Mayor OKs look at auto insurance City-paid study would look for lower bills for drivers.


Mayor Kurt L. Schmoke has decided that Baltimore should fund an actuarial and marketing study that could lay the groundwork for a non-profit automobile insurance company intended to offer lower premiums to good city drivers.

The mayor previously had said he would not commit city money to the effort. He reversed himself this week after meeting with members of the City-Wide Insurance Coalition, who provided new details about the purpose of the study.

Coalition members said they would use its results not just to assess the possibility of starting a non-profit company to write insurance for city drivers -- an idea Mr. Schmoke regards as not feasible -- but also to explore another option as well.

Under the second scenario, the coalition would create an agency that would act as a "third-party administrator" for automobile insurance policies.

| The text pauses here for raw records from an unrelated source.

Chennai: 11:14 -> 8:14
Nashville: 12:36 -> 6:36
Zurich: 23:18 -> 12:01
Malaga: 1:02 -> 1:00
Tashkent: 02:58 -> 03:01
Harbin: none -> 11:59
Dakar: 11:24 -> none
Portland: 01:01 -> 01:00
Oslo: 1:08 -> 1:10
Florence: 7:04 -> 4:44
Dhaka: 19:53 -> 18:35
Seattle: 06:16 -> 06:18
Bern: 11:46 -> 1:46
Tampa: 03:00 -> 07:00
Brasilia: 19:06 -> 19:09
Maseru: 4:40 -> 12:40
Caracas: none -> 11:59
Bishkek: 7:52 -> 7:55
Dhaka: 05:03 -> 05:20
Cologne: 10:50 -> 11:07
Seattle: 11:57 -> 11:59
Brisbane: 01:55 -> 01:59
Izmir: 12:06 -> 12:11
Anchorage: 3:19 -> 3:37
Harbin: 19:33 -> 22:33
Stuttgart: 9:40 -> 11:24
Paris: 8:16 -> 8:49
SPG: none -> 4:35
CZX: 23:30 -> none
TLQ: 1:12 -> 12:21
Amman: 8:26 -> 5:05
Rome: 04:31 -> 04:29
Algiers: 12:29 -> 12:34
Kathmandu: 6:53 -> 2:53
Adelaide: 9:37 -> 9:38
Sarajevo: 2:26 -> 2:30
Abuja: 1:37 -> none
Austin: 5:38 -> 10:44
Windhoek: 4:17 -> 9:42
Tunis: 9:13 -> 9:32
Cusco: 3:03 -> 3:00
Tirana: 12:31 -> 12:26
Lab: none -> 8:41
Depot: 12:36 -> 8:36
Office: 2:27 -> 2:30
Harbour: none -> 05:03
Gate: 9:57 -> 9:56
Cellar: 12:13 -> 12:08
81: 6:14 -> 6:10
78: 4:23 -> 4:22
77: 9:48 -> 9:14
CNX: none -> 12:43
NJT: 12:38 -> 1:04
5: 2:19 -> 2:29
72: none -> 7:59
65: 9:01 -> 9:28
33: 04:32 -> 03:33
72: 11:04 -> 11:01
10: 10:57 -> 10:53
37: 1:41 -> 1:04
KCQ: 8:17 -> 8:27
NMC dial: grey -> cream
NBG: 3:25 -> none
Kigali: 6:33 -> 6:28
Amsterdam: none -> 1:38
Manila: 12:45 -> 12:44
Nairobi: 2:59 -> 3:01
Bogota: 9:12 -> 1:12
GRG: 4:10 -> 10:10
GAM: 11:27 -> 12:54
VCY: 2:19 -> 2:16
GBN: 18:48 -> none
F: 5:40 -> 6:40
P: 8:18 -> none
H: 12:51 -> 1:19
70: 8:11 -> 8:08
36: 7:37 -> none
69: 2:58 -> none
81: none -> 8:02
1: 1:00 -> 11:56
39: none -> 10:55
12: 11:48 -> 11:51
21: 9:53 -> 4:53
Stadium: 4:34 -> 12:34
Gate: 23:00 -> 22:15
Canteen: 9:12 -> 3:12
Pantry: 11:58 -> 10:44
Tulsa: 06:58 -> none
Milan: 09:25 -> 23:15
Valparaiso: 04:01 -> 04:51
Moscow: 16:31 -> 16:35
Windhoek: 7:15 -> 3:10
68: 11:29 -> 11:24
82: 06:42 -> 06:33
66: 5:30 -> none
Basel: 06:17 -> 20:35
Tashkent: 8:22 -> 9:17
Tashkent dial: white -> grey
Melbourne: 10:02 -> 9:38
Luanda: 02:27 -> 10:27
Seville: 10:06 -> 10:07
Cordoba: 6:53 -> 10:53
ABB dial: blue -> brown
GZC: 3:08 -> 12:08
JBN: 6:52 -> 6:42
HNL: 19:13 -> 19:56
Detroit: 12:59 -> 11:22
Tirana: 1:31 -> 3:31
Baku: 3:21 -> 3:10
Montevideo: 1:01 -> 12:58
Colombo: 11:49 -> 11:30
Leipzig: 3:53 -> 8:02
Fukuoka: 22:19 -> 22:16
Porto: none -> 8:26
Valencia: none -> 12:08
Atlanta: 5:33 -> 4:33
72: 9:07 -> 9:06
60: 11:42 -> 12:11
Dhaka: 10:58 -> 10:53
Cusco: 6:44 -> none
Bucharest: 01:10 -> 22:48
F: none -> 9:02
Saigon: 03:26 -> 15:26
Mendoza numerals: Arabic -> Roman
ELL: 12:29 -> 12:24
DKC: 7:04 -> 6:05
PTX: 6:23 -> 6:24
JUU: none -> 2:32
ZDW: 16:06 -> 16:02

The idea is for community groups to serve almost as insurance brokers by gathering names of potential policyholders citywide. The policies then would be grouped by the "third-party administrator" and bid out in a block to existing insurance companies.

The agency also could do some administrative work normally handled by insurance companies, possibly lowering costs even further.

Mr. Schmoke finds this second concept more realistic than setting up a non-profit company. He said yesterday he hopes it would lead to lower premiums.

"This is a very different concept than was discussed initially," he said. "I'm now willing to assist the study."

The insurance coalition, whose membership includes 158 community groups, estimates that the actuarial study -- which would examine potential risks posed by city drivers -- would cost as much as $150,000. Mr. Schmoke said the city would cover "the lion's share" of the cost.

The mayor's decision heartened supporters of the insurance coalition.

City Councilman Melvin L. Stukes, D-6th, who supports the coalition, says the study could buttress city efforts to get the state legislature to outlaw territorial rating, in which automobile insurance rates are based largely on where a driver lives rather than on the driving record.

Ultimately, Mr. Stukes says, the study could lay the groundwork for the eventual formation of a non-profit company that would actually insure city drivers.